After coronavirus, concerns extremist organizations will resort to bioterrorism
Cairo – North-Press Agency
Muhammad Abu Zeid
Theories suggest that coronavirus may have major impacts on the world to the extent that the views of various philosophers and sociologists are that "the post-coronavirus world will be quite different from what it has been before.” This is especially since the global system is fragile and its mechanism cannot keep up with the rapid confrontation of the pandemic that threatens the whole world.
While in the pandemic era, changes are expected to affect nature and shape of the global system in general, major international issues, and the priorities of states and the international community. It is a matter of debate the extent to which traditional issues will be affected by these expected changes, especially terrorism and armed organizations which were usually prioritized internationally.
Experts and analysts warn about the dependence of those organizations on new types of confrontation, benefiting from what COVID-19 has revealed, some of which include their resorting to biological warfare.

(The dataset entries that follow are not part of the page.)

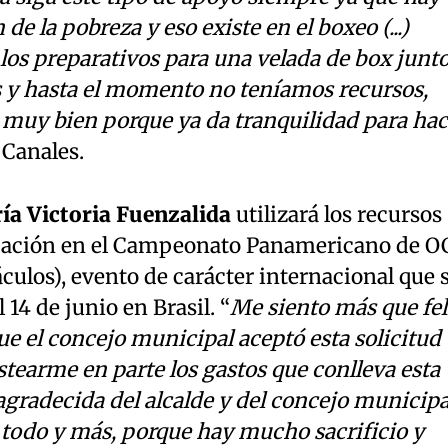
 la pobreza y eso existe en el boxeo (...)
s preparativos para una velada de box junt
 y hasta el momento no teníamos recursos,
e muy bien porque ya da tranquilidad para hac
 Canales.
ía Victoria Fuenzalida
utilizará los recursos
cipación en el Campeonato Panamericano de 
ulos), evento de carácter internacional que 
l 14 de junio en Brasil. “
Me siento más que fel
e el concejo municipal aceptó esta solicitud
stearme en parte los gastos que conlleva esta
agradecida del alcalde y del concejo municipa
 todo y más, porque hay mucho sacrificio y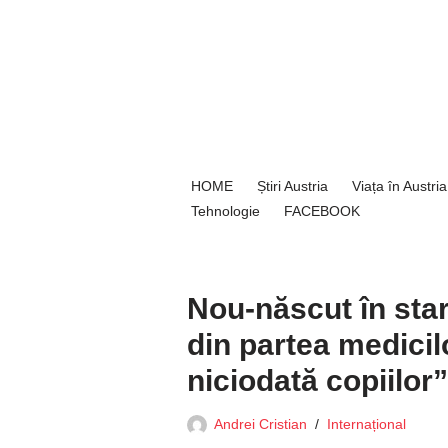
Sari
la
conținut
HOME
Știri Austria
Viața în Austria
Tehnologie
FACEBOOK
Nou-născut în stare
din partea medicil
niciodată copiilor”
Andrei Cristian
Internațional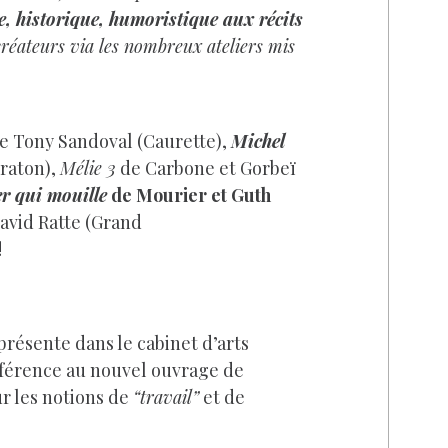
e, historique, humoristique aux récits
créateurs via les nombreux ateliers mis
e Tony Sandoval (Caurette),
Michel
raton),
Mélie 3
de Carbone et Gorbeï
er qui mouille
de Mourier et Guth
David Ratte (Grand
!
résente dans le cabinet d’arts
référence au nouvel ouvrage de
ur les notions de
“travail”
et de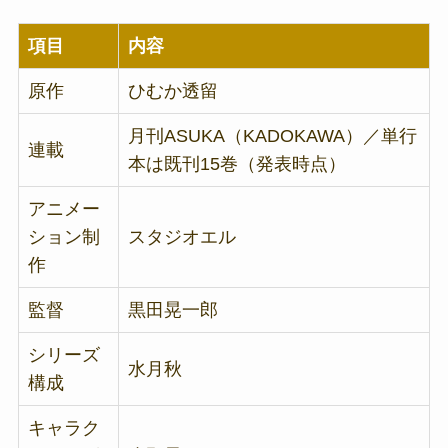
項目
内容
原作
ひむか透留
月刊ASUKA（KADOKAWA）／単行
連載
本は既刊15巻（発表時点）
アニメー
ション制
スタジオエル
作
監督
黒田晃一郎
シリーズ
水月秋
構成
キャラク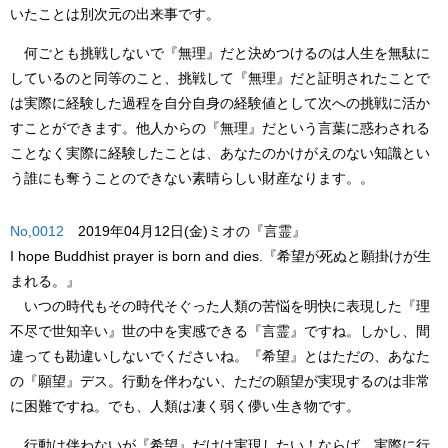
いたことは別次元の出来事です。
何ごとも挑戦しないで
『無理』
だと決めつけるのは人生を無駄に
しているのと同等のこと、挑戦して
『無理』
だと証明されたことで
は実際に経験した過程を自分自身の経験値として次への挑戦に活か
すことができます。他人からの
『無理』
だという言葉に惑わされる
ことなく実際に経験したことは、あなたのかけがえのない知識とい
う誰にも奪うことのできない素晴らしい
財産
なります。。
No,0012
2019年04月12日(金)ミオの『言霊』
I hope Buddhist prayer is born and dies.
『希望が死ぬと願掛けが生
まれる。』
いつの時代もその時代そぐった人類の苦悩を明快に表現した『理
不尽で世知辛い』世の中を実感できる
『言霊』
ですね。しかし、間
違っても勘違いしないでくださいね。
『希望』
とはただの、あなた
の『願望』デス。行動を伴わない、ただの願望が実現するのは非常
に困難ですね。でも、人類は凄く弱く儚い生き物です。
行動は伴わないが
『希望』
だけは実現したい！ならば、実際に行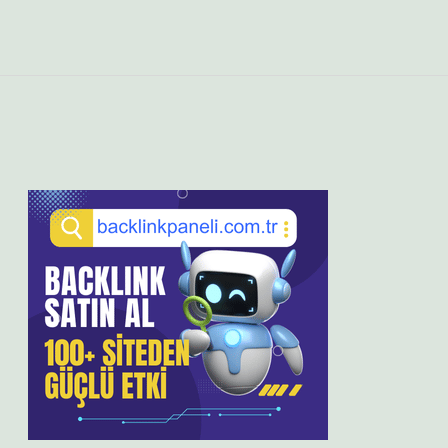
Sidebar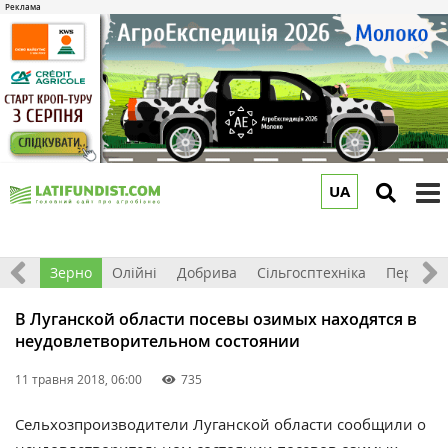
UA
to
m
Світ
Зерно
Олійні
Добрива
Сільгосптехніка
Перероб
В Луганской области посевы озимых находятся в
неудовлетворительном состоянии
11 травня 2018, 06:00
735
Сельхозпроизводители Луганской области сообщили о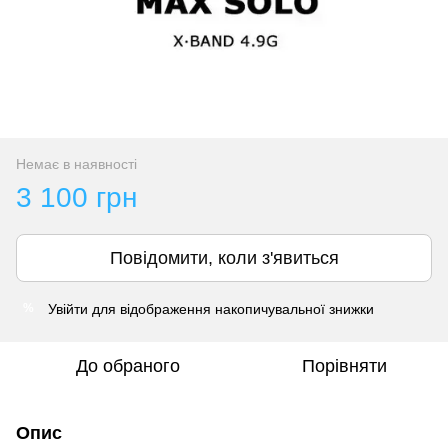
Немає в наявності
3 100 грн
Повідомити, коли з'явиться
Увійти
для відображення накопичувальної знижки
%
До обраного
Порівняти
Опис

The report, which was published by the European Council a few days ago through the Counterterrorism Committee, directly sheds light on these concerns, and does not exclude the work of these organizations to "spread viruses" in the future, as a weapon that may be beneficial to them in light of the weakness in modern society that COVID-19 revealed. Therefore, biological warfare may be the "winning card" for these organizations in the coming period.
Days before, the report noted that armed organizations, which take advantage of all available opportunities, started testing their ability to launch biological attacks, especially since these attacks cause significant human and material damage as compared with traditional ones.
Monir Adib, an expert in Islamic movements affairs and global terrorism, claims that extremist organizations may soon resort to biological wars in the context of a battle that he described as "bio-terrorism” due to the human damage caused by such type of offensives.
According to the expert, the matter requires the necessity of the existence a "unified control system" rather than "training on these offensives" in order to confront these tactics.
These assumptions are reinforced by what ISIS official Abdel Nasser Qerdash revealed in his recent meetings with media after his arrest by Iraqi security forces. He stated that ISIS previously managed to manufacture toxic mustard gas in Iraq.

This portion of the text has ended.